To say I watched it is a stretch, I suppose. Perhaps a better term is glanced at it. Is that better? Glanced is a pretty soft word. What happened was more like I looked, got weak at the knees, a little nauseous, and then had to look away.
Mel and I have three children, and all of them came via cesarean. None of them were easy.
The only birth I actually witnessed was the first, and the doctor had to trick me into it. But trust me, I watched the pain she endured.
I didn’t actually know what a cesarean was when my son was born 12 years ago. I was 24 and the plan was to have a natural birth.
I’d seen videos of that, and had a pretty good idea what to expect. Not that I had any intentions of looking. I’m not one for blood or guts or babies being pushed out of vaginas. I hope we can still be friends.
Two weeks before our son’s due date Mel’s hands, feet, neck, all of her swelled up suddenly. She met with her doctor about it, he told her she had toxemia, and that the baby needed to be delivered via cesarean.
I went into the procedure innocently, wrapped in scrubs and booties, and about 20 minutes in I heard a baby cry and the doctor said, “Daddy, come see your son.”
I’d been holding Mel’s hand, focusing on her, not looking at the business end of things. I had no intention of looking, but considering this was my first time, I assumed they were done. I stood and looked. Tristan head and one arm were reaching out from a gaping wound in my wife’s abdomen.
He was screaming and flexing, all red, white, and blue.
People talk a lot about the miracle of birth, but the act of, the actual moment, was the worst thing I’d ever seen.
I sat down, nauseous and weak, and Mel smiled at me, her eyes glossy from the epidural; her face calm.
“What’s wrong,” she said.
“You don’t want to know what they’re doing to you,” I said.
It was only after the birth of our son, after Mel’s stitches bled for weeks each time she sat up, after each time she laughed or coughed or anything like it, she had to hold her stomach, after she went back to work with gauze still strapped across her stomach, that I started to notice people mention their feelings that cesareans were the easy way out.
It was mostly on social media. No one ever said it to my face.
In fact, I still see it. I’ll be scrolling through Facebook and see some backhanded comment “lucky you got to have a cesarean. We did ours natural…” Or something like, “It must have been nice to have a cesarean. I hope you enjoy the extra time off.”

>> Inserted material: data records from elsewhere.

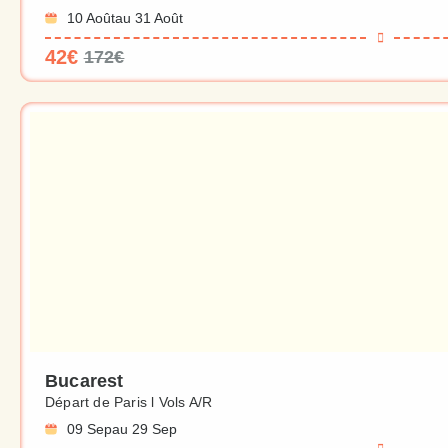
10 Août
au 31 Août
42€
172€
Bucarest
Départ de Paris l Vols A/R
09 Sep
au 29 Sep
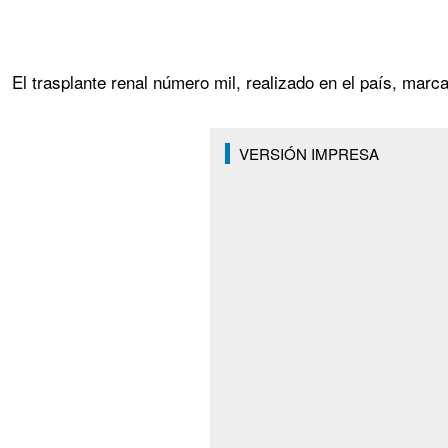
El trasplante renal número mil, realizado en el país, marc
VERSIÓN IMPRESA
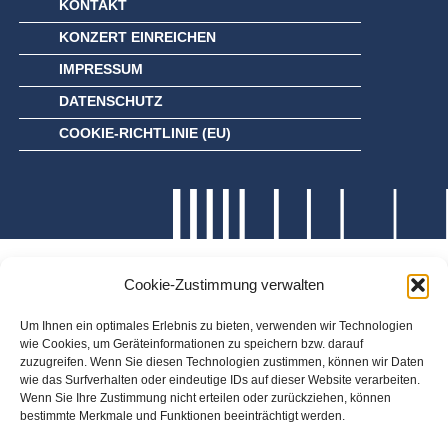
KONTAKT
KONZERT EINREICHEN
IMPRESSUM
DATENSCHUTZ
COOKIE-RICHTLINIE (EU)
Cookie-Zustimmung verwalten
Um Ihnen ein optimales Erlebnis zu bieten, verwenden wir Technologien
wie Cookies, um Geräteinformationen zu speichern bzw. darauf
zuzugreifen. Wenn Sie diesen Technologien zustimmen, können wir Daten
wie das Surfverhalten oder eindeutige IDs auf dieser Website verarbeiten.
Wenn Sie Ihre Zustimmung nicht erteilen oder zurückziehen, können
bestimmte Merkmale und Funktionen beeinträchtigt werden.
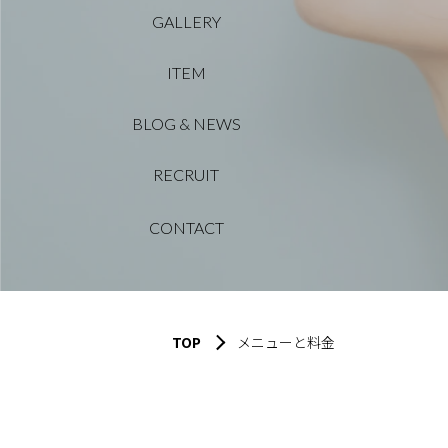
GALLERY
ITEM
BLOG & NEWS
RECRUIT
CONTACT
TOP
メニューと料金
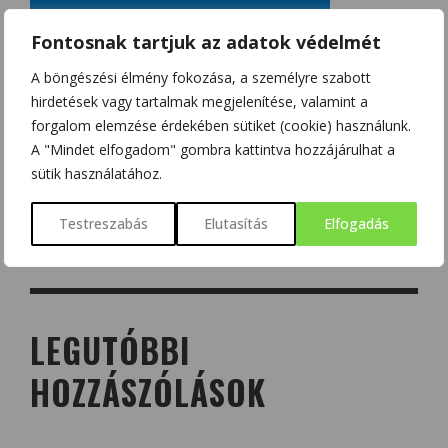
Fontosnak tartjuk az adatok védelmét
A böngészési élmény fokozása, a személyre szabott
hirdetések vagy tartalmak megjelenítése, valamint a
forgalom elemzése érdekében sütiket (cookie) használunk.
A "Mindet elfogadom" gombra kattintva hozzájárulhat a
sütik használatához.
Testreszabás
Elutasítás
Elfogadás
LEGUTÓBBI
HOZZÁSZÓLÁSOK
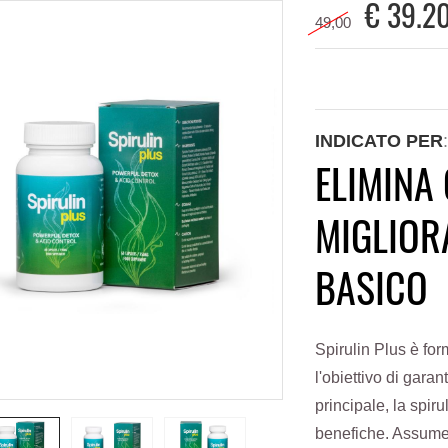
€
39.2
49,00
INDICATO PER
ELIMINA 
MIGLIORA
BASICO
Spirulin Plus è for
l'obiettivo di garant
principale, la spir
benefiche. Assumen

Sometimes it’s a more direct implication that cesareans are easy with comments like, “I actually had to push my children out…”
Now listen, I cannot speak for natural birth, but what I can say, with 100% sincerity, is that there’s nothing easy about a cesarean.
After that first childbirth, I was honestly afraid my wife wasn’t going to make it. I’d never seen anything like what she endured. I’d never seen a cut that big in real life, let alone having doctors reach inside and pull a 7-pound human out of it. It was so gruesome I couldn’t even look.
With our third child, air got into Mel’s body and settled in her shoulders.
While I know this doesn’t sound like much, it’s actually very painful. She cried all night, with one hand on her shoulder, and the other across her abdomen. Each breath was painful, and yet she couldn’t stop crying.
She asked for more pain medication, and the nurse told her she was maxed out. The whole time I stood over here, holding our new daughter, feeling helpless, and wondering if my wife was having a heart attack.
Regardless of how a child is brought into the world, it’s a difficult ordeal. No childbirth is easy.
It’s a strain on the mother’s body, and it takes months of recovery. I’m not even going to try and say that one form or childbirth is better or worse. I’m not going to comment on the over use of cesarean.
Because honestly, people: This isn’t a competition. It’s childbirth.
It’s bringing a new person into the world, and nothing is easy about it.
Across Mel’s abdomen is a lengthy scar. It’s larger than any scar I have, and even if I do get a scar that equals hers, it will never signify as much importance.
Her scar is evidence of dedication and determination to our family.
It’s evidence of her willingness to do whatever it takes to bring our children into the world — a boy and two girls that fill my life with more joy than I ever thought possible. And every time I see it, I am filled with a swell of admiration for the mother of my children because I know what she went through to get it. And it was anything but the easy way out.